- Opening Delimiter -

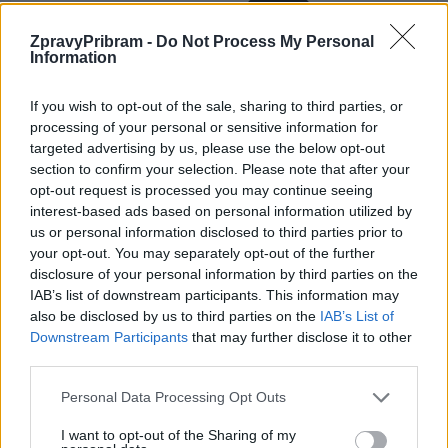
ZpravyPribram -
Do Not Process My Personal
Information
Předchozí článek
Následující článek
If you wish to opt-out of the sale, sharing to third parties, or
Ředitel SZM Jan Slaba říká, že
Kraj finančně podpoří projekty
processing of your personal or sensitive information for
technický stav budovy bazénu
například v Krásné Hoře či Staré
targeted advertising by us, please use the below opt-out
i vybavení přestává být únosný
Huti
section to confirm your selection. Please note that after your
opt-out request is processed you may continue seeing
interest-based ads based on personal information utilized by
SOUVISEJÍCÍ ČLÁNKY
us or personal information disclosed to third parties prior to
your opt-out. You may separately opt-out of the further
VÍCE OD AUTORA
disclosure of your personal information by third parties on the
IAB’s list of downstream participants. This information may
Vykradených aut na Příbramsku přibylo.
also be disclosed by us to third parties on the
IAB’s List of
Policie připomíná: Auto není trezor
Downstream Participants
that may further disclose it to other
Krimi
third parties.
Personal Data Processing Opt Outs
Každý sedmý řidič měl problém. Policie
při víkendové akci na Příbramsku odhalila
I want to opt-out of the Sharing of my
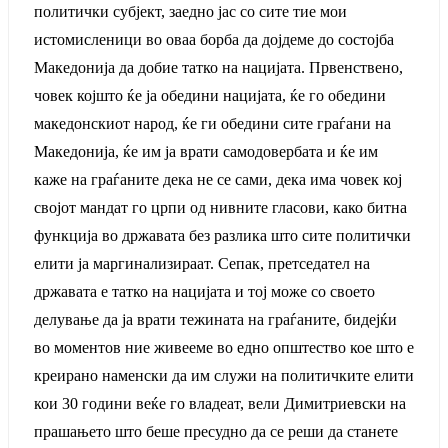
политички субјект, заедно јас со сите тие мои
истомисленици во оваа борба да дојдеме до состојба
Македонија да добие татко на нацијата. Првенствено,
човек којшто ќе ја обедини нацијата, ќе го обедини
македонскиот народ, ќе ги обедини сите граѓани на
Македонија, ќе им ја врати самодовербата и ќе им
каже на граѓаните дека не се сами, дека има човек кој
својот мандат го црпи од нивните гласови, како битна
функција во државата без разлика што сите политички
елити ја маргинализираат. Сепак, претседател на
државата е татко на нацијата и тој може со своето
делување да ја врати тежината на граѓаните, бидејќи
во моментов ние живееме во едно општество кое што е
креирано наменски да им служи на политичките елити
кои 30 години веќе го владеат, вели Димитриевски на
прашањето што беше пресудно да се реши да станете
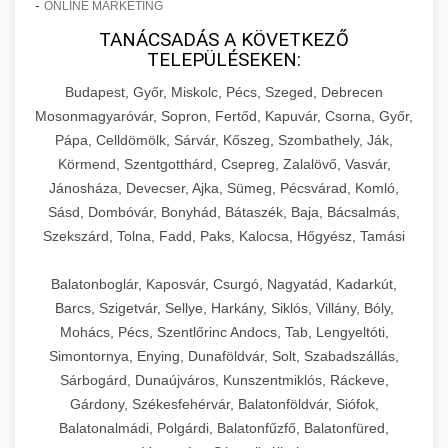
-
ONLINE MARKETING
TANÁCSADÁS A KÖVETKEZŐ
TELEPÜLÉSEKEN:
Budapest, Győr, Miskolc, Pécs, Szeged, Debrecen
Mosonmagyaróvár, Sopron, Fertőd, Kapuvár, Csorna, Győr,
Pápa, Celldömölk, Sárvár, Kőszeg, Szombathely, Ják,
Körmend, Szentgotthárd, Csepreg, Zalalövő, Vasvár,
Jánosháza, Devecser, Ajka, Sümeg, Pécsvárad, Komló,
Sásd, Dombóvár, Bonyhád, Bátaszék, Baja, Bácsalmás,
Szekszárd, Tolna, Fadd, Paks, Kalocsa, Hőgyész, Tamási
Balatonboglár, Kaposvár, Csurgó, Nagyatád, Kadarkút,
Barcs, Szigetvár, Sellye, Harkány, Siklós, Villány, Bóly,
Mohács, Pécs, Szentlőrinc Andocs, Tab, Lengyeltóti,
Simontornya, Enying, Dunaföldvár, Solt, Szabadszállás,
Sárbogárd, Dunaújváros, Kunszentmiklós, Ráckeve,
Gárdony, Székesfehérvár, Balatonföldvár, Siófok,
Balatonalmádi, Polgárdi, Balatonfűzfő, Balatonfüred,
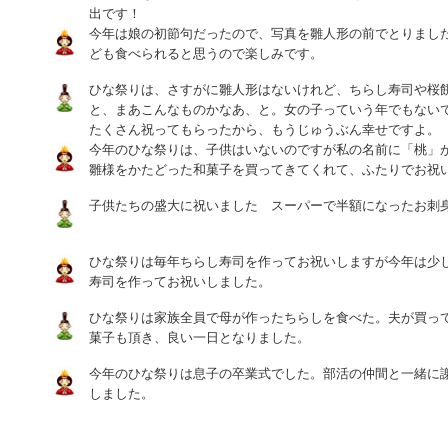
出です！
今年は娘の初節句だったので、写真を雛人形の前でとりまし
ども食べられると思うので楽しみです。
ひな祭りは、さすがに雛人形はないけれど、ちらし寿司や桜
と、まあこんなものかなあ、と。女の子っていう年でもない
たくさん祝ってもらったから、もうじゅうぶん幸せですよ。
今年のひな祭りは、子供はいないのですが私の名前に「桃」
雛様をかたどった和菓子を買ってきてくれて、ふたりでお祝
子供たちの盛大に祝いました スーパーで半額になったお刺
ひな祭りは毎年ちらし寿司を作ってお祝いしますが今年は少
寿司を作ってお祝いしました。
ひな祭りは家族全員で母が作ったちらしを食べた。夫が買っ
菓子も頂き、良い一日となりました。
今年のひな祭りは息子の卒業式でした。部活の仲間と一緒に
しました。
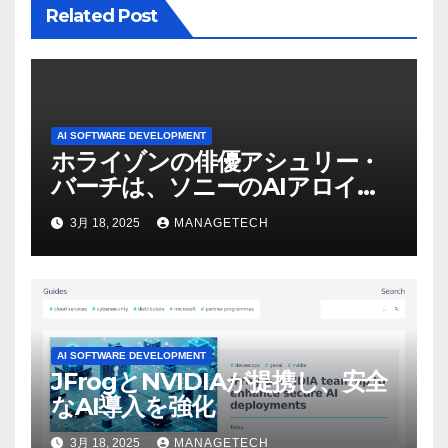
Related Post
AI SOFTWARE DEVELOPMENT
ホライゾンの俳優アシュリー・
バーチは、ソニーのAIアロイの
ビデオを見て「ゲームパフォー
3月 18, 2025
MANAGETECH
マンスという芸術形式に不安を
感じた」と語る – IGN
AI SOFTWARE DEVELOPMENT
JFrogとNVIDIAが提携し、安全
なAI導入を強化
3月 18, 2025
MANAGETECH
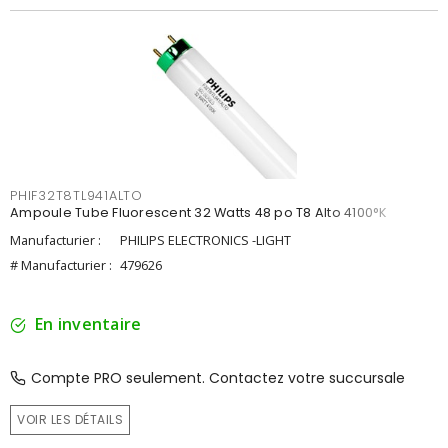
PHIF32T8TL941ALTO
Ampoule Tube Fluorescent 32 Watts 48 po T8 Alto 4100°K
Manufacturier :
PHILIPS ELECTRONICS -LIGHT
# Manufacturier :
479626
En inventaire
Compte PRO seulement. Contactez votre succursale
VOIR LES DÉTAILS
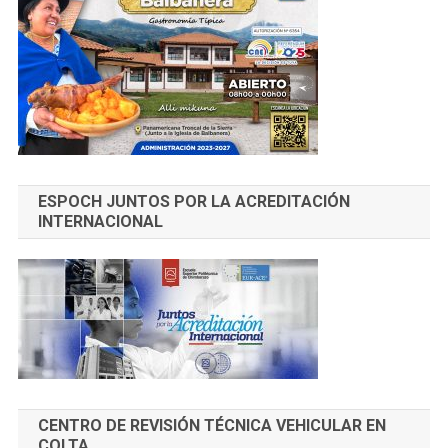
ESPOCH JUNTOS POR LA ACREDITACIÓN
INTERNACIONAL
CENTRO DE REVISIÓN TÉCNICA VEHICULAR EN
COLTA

- Closing Delimiter -
- Opening Delimiter -

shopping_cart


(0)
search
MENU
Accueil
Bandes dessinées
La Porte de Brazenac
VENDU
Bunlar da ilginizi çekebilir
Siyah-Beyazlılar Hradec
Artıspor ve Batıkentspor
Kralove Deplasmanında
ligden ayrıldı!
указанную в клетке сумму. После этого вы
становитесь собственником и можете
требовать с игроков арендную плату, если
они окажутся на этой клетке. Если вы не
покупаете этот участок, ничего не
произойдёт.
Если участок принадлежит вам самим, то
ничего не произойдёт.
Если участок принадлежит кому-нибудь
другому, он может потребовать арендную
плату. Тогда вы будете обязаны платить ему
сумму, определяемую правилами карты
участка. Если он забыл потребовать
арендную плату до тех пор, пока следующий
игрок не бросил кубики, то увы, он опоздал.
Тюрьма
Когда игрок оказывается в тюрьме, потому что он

- Closing Delimiter -

Give again the stretch of lines above from the one with "your opt-out. You" through the one with "политички субјект, заедно јас со сите тие мои", both ends kept, and copy no pictures.

◆ **Solution to this task**
your opt-out. You may separately opt-out of the further
VÍCE OD AUTORA
disclosure of your personal information by third parties on the
IAB’s list of downstream participants. This information may
Vykradených aut na Příbramsku přibylo.
also be disclosed by us to third parties on the
IAB’s List of
Policie připomíná: Auto není trezor
Downstream Participants
that may further disclose it to other
Krimi
third parties.
Personal Data Processing Opt Outs
Každý sedmý řidič měl problém. Policie
při víkendové akci na Příbramsku odhalila
I want to opt-out of the Sharing of my
политички субјект, заедно јас со сите тие мои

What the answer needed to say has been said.